** Work required **
In the material below, find the span from the line with "Patrons d'Honor" to the line with "gluco6 reviews consumer" and transcribe only those lines, exactly, ends included, without the pictures.

** Dataset content **
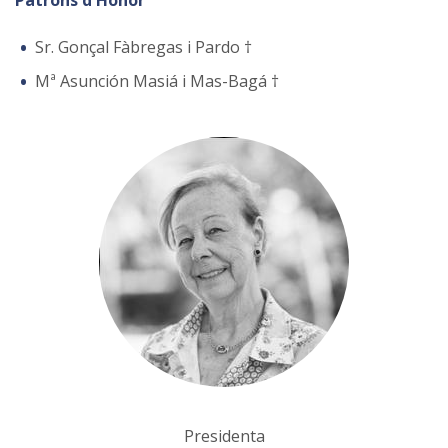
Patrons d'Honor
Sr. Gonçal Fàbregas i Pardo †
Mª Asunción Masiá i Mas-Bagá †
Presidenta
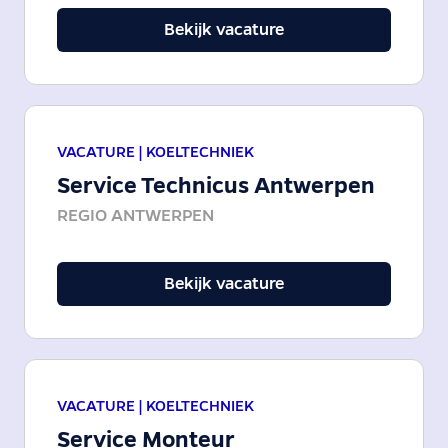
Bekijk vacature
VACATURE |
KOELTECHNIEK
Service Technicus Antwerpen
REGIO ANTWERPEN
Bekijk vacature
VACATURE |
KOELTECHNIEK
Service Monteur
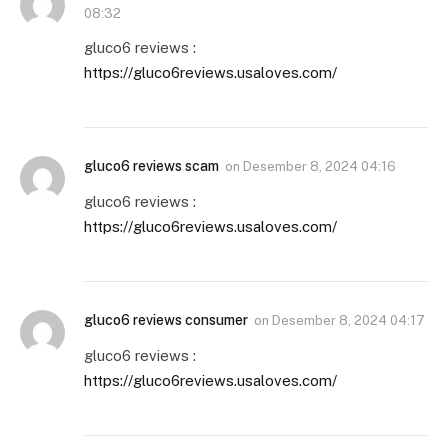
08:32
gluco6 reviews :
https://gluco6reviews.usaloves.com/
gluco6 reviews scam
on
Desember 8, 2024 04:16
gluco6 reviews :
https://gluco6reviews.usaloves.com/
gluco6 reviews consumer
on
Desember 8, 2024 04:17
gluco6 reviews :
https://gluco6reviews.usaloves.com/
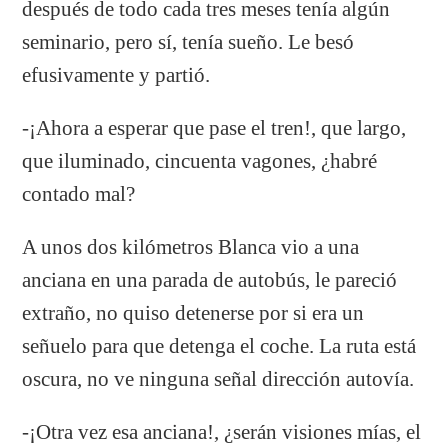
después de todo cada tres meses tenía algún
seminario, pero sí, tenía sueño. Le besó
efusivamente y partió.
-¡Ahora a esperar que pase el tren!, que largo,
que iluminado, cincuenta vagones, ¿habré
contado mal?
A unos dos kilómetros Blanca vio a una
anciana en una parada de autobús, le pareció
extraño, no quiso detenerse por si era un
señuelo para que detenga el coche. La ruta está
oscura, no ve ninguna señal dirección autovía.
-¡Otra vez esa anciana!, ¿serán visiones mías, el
---
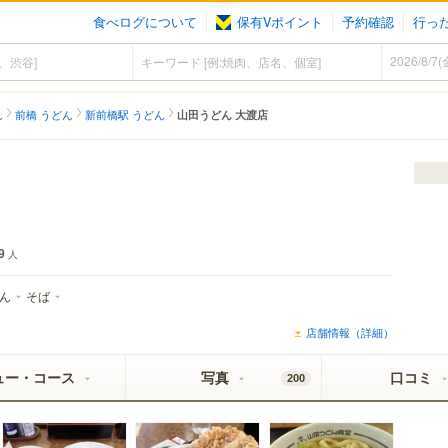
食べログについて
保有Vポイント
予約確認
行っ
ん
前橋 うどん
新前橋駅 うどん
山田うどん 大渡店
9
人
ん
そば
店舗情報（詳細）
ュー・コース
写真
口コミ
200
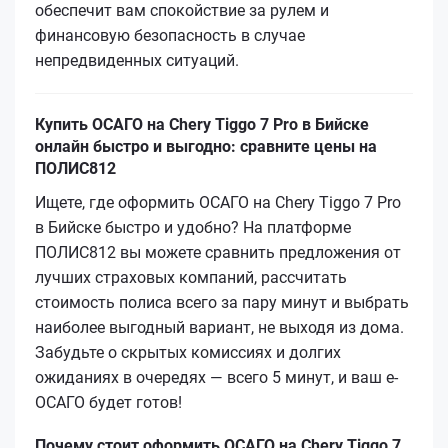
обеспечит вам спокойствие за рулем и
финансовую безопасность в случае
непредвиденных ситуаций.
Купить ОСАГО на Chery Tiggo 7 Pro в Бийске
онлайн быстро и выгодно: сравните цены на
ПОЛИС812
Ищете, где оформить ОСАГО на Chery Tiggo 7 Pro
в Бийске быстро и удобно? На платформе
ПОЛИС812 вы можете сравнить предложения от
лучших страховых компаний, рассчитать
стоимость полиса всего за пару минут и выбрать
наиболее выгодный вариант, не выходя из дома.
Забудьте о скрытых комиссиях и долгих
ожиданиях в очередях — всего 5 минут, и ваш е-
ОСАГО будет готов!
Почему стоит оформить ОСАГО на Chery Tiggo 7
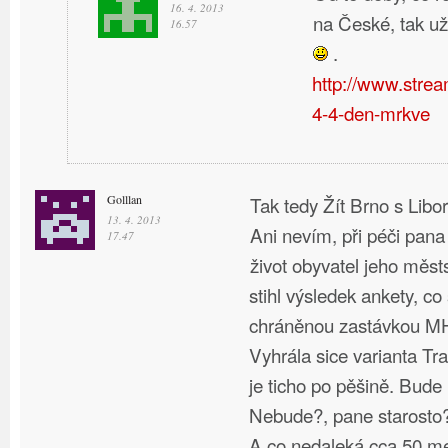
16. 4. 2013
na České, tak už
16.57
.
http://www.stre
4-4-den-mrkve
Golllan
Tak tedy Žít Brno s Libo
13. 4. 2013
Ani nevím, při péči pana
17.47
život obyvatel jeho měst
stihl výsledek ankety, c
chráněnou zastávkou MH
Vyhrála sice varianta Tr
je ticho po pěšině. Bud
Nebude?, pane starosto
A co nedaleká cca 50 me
* * *
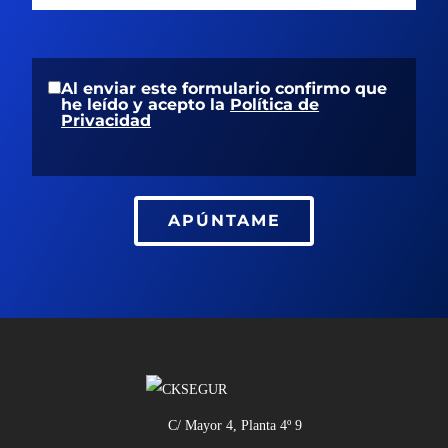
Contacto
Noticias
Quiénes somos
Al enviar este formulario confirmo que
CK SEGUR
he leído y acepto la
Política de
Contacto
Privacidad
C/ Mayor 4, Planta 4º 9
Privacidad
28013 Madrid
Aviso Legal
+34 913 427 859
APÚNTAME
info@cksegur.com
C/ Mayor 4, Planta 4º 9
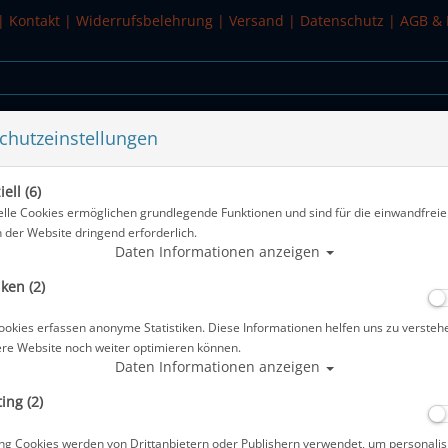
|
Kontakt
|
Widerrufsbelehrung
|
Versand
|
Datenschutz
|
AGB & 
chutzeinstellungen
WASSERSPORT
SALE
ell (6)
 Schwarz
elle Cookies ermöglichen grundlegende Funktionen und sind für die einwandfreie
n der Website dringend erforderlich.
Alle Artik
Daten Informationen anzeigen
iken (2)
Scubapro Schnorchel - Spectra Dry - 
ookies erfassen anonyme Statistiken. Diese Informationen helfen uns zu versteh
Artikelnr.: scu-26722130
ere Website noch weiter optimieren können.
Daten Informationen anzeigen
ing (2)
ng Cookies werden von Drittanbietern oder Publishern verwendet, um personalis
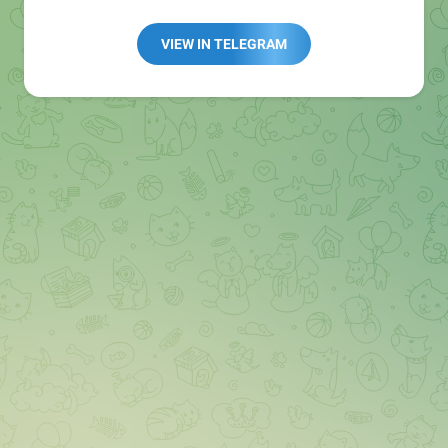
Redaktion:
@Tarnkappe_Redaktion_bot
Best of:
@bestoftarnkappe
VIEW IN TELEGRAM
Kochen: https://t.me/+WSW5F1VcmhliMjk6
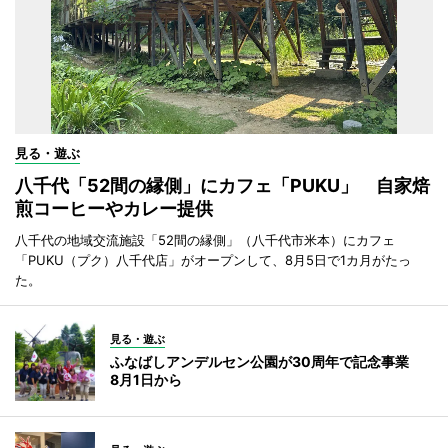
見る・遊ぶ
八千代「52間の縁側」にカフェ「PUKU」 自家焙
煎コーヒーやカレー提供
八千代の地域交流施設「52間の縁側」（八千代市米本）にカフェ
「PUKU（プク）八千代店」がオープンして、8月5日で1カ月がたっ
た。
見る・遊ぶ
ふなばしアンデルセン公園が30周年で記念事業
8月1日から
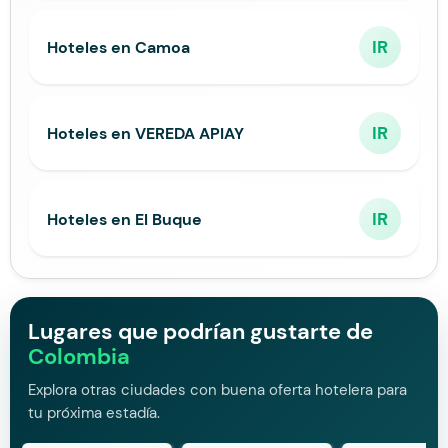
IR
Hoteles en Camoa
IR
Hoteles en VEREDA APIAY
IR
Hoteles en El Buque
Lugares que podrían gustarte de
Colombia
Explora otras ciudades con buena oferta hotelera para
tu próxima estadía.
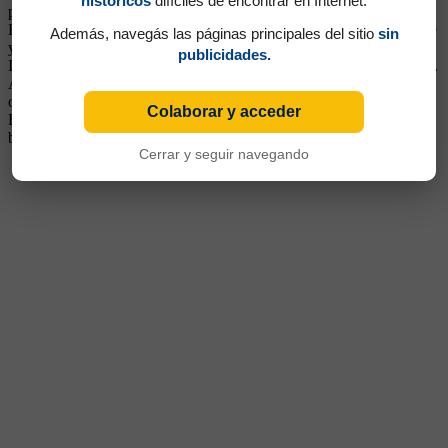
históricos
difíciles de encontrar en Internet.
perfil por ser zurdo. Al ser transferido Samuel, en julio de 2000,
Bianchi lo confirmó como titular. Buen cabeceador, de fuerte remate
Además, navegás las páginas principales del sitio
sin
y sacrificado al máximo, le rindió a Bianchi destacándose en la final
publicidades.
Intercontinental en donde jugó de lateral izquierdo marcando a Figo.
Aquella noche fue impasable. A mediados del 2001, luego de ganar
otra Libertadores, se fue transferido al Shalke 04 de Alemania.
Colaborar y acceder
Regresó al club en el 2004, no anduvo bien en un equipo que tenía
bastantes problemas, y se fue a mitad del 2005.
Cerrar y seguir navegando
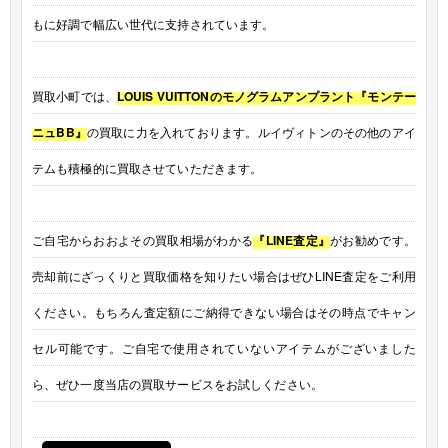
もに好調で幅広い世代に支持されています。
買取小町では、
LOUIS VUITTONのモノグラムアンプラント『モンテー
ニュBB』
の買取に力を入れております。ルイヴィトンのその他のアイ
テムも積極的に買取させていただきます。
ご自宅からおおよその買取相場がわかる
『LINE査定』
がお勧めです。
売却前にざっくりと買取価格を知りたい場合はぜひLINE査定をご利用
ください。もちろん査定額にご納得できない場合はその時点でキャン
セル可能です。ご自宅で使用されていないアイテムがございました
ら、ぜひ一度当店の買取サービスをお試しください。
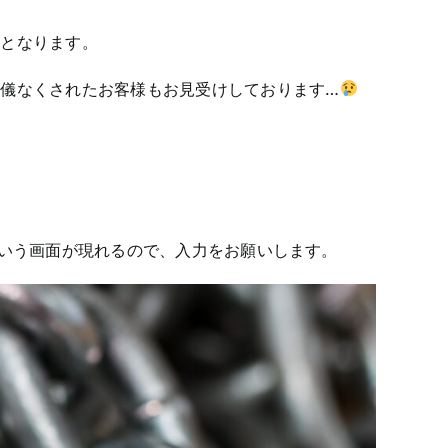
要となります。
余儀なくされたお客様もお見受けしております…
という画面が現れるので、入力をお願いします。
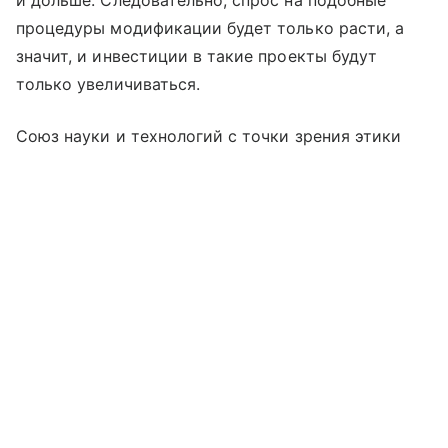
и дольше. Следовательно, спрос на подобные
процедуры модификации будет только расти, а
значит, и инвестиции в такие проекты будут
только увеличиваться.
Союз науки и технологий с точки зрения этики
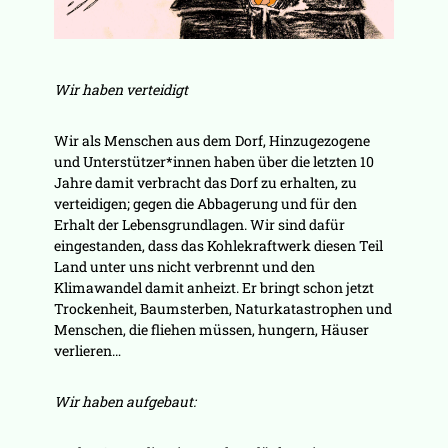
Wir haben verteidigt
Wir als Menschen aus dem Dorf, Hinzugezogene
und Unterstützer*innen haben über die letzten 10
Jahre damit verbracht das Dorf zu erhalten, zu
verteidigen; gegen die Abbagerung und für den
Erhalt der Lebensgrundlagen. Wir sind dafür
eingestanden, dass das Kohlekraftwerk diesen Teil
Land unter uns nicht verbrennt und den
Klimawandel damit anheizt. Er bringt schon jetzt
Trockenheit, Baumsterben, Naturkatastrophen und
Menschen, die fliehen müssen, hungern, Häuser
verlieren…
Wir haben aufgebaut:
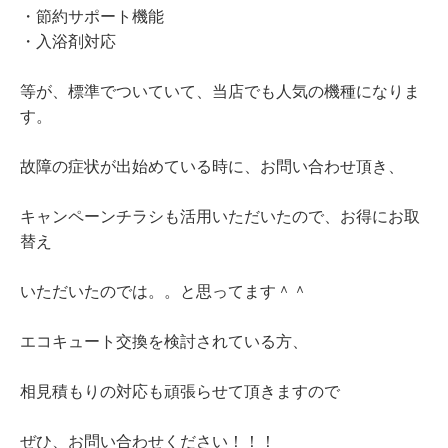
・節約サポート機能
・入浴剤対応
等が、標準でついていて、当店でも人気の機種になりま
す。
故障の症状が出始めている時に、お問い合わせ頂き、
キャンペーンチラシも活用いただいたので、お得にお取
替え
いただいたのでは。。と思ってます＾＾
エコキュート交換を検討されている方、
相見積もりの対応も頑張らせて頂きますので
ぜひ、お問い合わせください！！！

** Solution below **
Patrons d'Honor
Sr. Gonçal Fàbregas i Pardo †
Mª Asunción Masiá i Mas-Bagá †
Presidenta
Bekijk vacature
VACATURE |
KOELTECHNIEK
Service Technicus Antwerpen
REGIO ANTWERPEN
Bekijk vacature
VACATURE |
KOELTECHNIEK
Service Monteur
08:32
gluco6 reviews :
https://gluco6reviews.usaloves.com/
gluco6 reviews scam
on
Desember 8, 2024 04:16
gluco6 reviews :
https://gluco6reviews.usaloves.com/
gluco6 reviews consumer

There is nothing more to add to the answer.